Título: Um acordo é crucial para a OMC não morrer
Autor: Marin, Denise Chrispim
Fonte: O Estado de São Paulo, 27/07/2008, Economia, p. B10

Embaixador critica a estratégia brasileira de se aliar a países como Índia e China nas negociações em torno da Rodada Doha

Um acordo modesto da Rodada Doha evitará que uma onda protecionista provoque retrocessos nas práticas do comércio internacional, avalia o embaixador José Botafogo Gonçalves, presidente do Centro Brasileiro de Relações Internacionais (Cebri). O experiente negociador criticou duramente a estratégia do ministro das Relações Exteriores, Celso Amorim, para a Rodada Doha da Organização Mundial do Comércio (OMC). Para ele, a posição brasileira está montada sob a premissa de uma disputa entre Norte-Sul que já não se reflete na balança comercial. ¿Foi um equívoco achar que o G-20 seria uma solução permanente. Aí está a nossa fraqueza nas negociações¿, afirmou Botafogo. A seguir, os principais trechos da entrevista.

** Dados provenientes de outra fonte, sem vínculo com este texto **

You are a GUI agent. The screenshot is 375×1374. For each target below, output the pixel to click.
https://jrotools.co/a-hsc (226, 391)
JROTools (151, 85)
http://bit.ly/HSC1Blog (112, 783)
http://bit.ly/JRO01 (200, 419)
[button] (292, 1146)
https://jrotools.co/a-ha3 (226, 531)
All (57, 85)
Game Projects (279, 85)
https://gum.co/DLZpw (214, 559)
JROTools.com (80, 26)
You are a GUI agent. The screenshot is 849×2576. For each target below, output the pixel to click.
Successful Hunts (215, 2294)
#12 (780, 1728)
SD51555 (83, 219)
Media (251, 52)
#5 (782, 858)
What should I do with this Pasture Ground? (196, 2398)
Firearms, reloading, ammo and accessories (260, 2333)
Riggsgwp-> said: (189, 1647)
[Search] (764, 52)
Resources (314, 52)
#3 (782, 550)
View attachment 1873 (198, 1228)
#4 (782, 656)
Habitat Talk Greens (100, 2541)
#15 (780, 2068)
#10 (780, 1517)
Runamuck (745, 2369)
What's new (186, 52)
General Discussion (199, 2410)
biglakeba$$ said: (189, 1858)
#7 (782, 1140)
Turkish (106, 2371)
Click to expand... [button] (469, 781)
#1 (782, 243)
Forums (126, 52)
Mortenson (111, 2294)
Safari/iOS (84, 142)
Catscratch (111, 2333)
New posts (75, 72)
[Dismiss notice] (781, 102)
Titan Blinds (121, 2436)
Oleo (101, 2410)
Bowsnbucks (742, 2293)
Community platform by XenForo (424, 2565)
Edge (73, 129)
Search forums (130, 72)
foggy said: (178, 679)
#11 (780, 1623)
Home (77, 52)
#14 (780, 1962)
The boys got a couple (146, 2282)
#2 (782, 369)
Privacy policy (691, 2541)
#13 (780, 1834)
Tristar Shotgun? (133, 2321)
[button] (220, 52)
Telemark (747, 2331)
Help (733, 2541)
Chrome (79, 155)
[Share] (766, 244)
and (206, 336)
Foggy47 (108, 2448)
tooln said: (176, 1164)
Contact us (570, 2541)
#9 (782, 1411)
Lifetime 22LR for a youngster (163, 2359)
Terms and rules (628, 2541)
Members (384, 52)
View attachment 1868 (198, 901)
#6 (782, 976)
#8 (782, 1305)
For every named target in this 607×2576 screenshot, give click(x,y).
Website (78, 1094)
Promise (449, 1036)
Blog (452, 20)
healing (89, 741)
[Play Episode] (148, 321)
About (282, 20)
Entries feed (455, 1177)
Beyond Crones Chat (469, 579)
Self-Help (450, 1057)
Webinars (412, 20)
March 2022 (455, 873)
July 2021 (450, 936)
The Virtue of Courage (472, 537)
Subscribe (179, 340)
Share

Por que um acordo modesto, que não trará impacto efetivo sobre o comércio mundial, será melhor que nenhum acordo?

Os EUA e a Europa estão em crise econômica. Não há liderança forte nem nos EUA, nem na Europa, nem na Ásia. A China é uma liderança intramuros, ainda sem capacidade de orquestrar uma ação internacional. Em um mundo em crise, noções de liberdade de comércio perdem todo o seu atrativo. O Congresso americano e a União Européia estão com medo e querem se defender. Ninguém quer correr o risco de ser o único a apostar na liberalização comercial.

O senhor acredita que, mesmo modesto, esse acordo poderá impor regras mais restritas e severas para a concessão de subsídios agrícolas pelos países desenvolvidos?

Não. O acordo apenas impedirá a deterioração do sistema multilateral de comércio. Os subsídios da Política Agrícola Comum (PAC) vão ser reduzidos em razão da expansão da União Européia e de sua capacidade de obter consenso entre seus 27 membros. Não há possibilidade de grandes e rápidas mudanças na PAC. Em um contexto de crise econômica mundial, os argumentos em favor da segurança alimentar ganham força. A essa situação, somam-se os temores em relação aos biocombustíveis, pelo seu risco de substituição de parte da produção de alimentos, e a ausência de um quadro mais claro sobre a oferta de energia barata e mais eficiente. O resultado que é ninguém quer assumir compromissos de mudança das regras do jogo.

O Brasil deixou de dar a prioridade devida aos objetivos do agronegócio nos movimentos mais recentes da Rodada Doha?

Há alguma razão nessa tese. Eu não creio que o governo e o setor privado tenham noção clara do interesse nacional de médio e de longo prazos. Eles continuam centrados na eliminação das barreiras da UE. Se os europeus acabarem com os subsídios e reduzirem tarifas de importação para a agricultura, o máximo que o setor exportador brasileiro poderá conseguir é um ganho de US$ 5 bilhões. Isso é muito pouco em relação às nossas exportações anuais de US$ 160 bilhões.

Na Rodada, não teria sido mais interessante atacar as posições protecionistas dos países com maior capacidade de expansão do consumo, que são as economias em desenvolvimento da Ásia?

Isso, sim, seria importante. Ficamos concentrados na discussão do protecionismo europeu quando o que interessa é o mercado agrícola asiático, especialmente da Índia e da China.

Se os mercados da Índia, da China e do Sudeste asiático são os mais atrativos, foi um equívoco torná-los aliados do Brasil no G-20, onde tentou-se traçar um denominador comum de demandas e ofertas em agricultura? Deveriam ter sido nossos adversários, na área agrícola?

Exatamente. O diagnóstico reiterado pelo presidente Lula, de que há um embate entre ricos e pobres na OMC, está equivocado. Na mesa de negociações e para os interesses do setor empresarial brasileiro, a diferença não existe mais. Os nossos adversários não são mais os países desenvolvidos, mas os países em desenvolvimento.

Há um componente ideológico na atual estratégia negociadora?

Minha geração aprendeu que havia uma relação perversa de trocas entre os países ricos, que exportam manufaturas aos países mais pobres, que só teriam capacidade de vender produtos de baixo valor. Esse conceito ainda está presente no Itamaraty. Mas a balança comercial Brasil-EUA mostra que há pouca participação de commodities. O Brasil exporta produtos manufaturas aos EUA e importa manufaturas de lá. É no comércio com a China que a relação perversa aparece. Temos uma relação de comércio imperialista com a China, não com os EUA.